Marriage is a "covenant or partnership of life between a man and woman, which is ordered to the well-being of the spouses and to the procreation and upbringing of children. When validly contracted between two baptized people, marriage is a sacrament" (Catechism of the Catholic Church, 1601).
Unlike the other six sacraments which are all administered by a bishop, priest, or deacon, the sacrament of matrimony is administered by the husband and wife to each other. The priest or deacon is merely the Church's witness who blesses the union created by the exchange of consent.
Sacred Scripture begins with the creation of man and woman as spouses in the image and likeness of God and concludes with a glorious vision of the Wedding Feast of the Lamb. In other words, the whole of creation and redemption is a marriage between God and His people. As St. Paul teaches the union of husband and wife is an image or icon of the union between Christ and His Church (Eph 5:25-32). St. John tells us that the first miracle worked by the Lord Jesus was at a wedding feast (John 2:1-11), thus revealing the intimate connection between the messianic mission of Christ and the dignity of marriage. Because of this intimate connection, marriage is the one blessing of God not lost by original sin or washed away in the flood. The bond of husband and wife, however, was disfigured by sin (like everything else in nature), and requires the grace of Christ to be purified, healed, and restored to its original dignity.
The Sacrament of Marriage is a covenant, which is more than a contract. Covenant always expresses a relationship between persons. The Old Testament gives us an image of this covenant in the covenants between God and his people: with Abraham and later with Moses at Mt. Sinai. The marriage covenant accordingly refers to the relationship between the husband and wife. A permanent union of persons capable of knowing and loving each other and God.

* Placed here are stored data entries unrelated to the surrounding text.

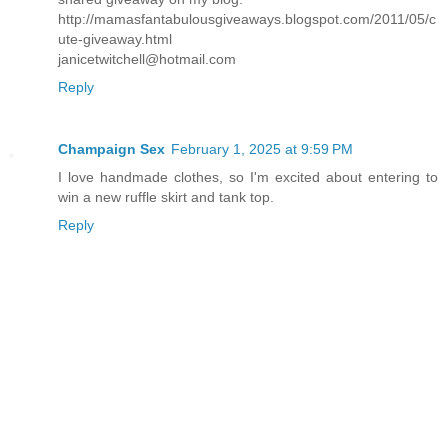
http://mamasfantabulousgiveaways.blogspot.com/2011/05/c
ute-giveaway.html
janicetwitchell@hotmail.com
Reply
Champaign Sex
February 1, 2025 at 9:59 PM
I love handmade clothes, so I'm excited about entering to
win a new ruffle skirt and tank top.
Reply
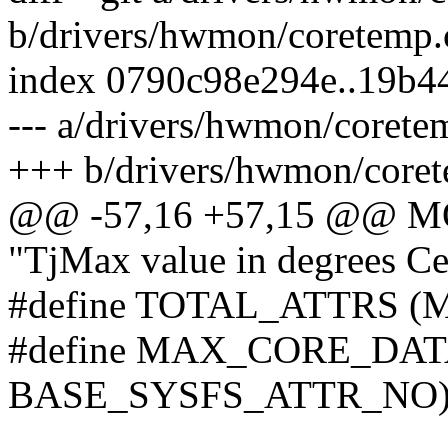
b/drivers/hwmon/coretemp.
index 0790c98e294e..19b
--- a/drivers/hwmon/corete
+++ b/drivers/hwmon/coret
@@ -57,16 +57,15 @@ 
"TjMax value in degrees Cel
#define TOTAL_ATTRS 
#define MAX_CORE_DA
BASE_SYSFS_ATTR_NO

Because it is a Covenant, the love in a married relationship is exemplified in the total gift of one’s self to another. It’s this self-giving and self-sacrificing love that we see in our other model of marriage, the relationship between Christ and the Church.
Marriage is based on the consent of the contracting parties, that is, on their will to give themselves, each to the other, mutually and definitively, in order to live a covenant of faithful and fruitful love. (CCC 1662)
We believe that God exists in eternal communion. Together, Father, Son and Holy Spirit are united in one being with no beginning and no end. Human beings, likewise, were created by God in God’s image for the purpose of communion with another human being.
The marriage bond, created only by those who are truly free by God's law to marry, is an irrevocable covenant which binds the spouses to each other for life. Because of this, the sacrament of matrimony conveys the special grace necessary to strengthen them for lifelong fidelity and growth in holiness.
The Catechism of the Catholic Church states, “The Christian family is a communion of persons, a sign and image of the communion of the Father and the Son in the Holy Spirit” (CCC 2205). The Sacrament of Marriage is “unitive, indissoluble and calls us to be completely open to fertility.” Christian marriage at its finest is a reflection of God’s self-giving love expressed between the love of two people.
Christ dwells with the spouses and gives them the grace to take up their crosses daily, to rise again after they fall, to forgive one another, to bear each other's burdens, to be subject to one another out of reverence for Christ, and to love one another with supernatural, tender, and fruitful love.
The celebration of marriage is also a liturgical act, appropriately held in a public liturgy within a church. Catholics are urged to celebrate their marriage within the Eucharistic Liturgy.
Please read the Catechism, sections 1601-1666, for a fuller treatment of this great gift of grace from God to His children.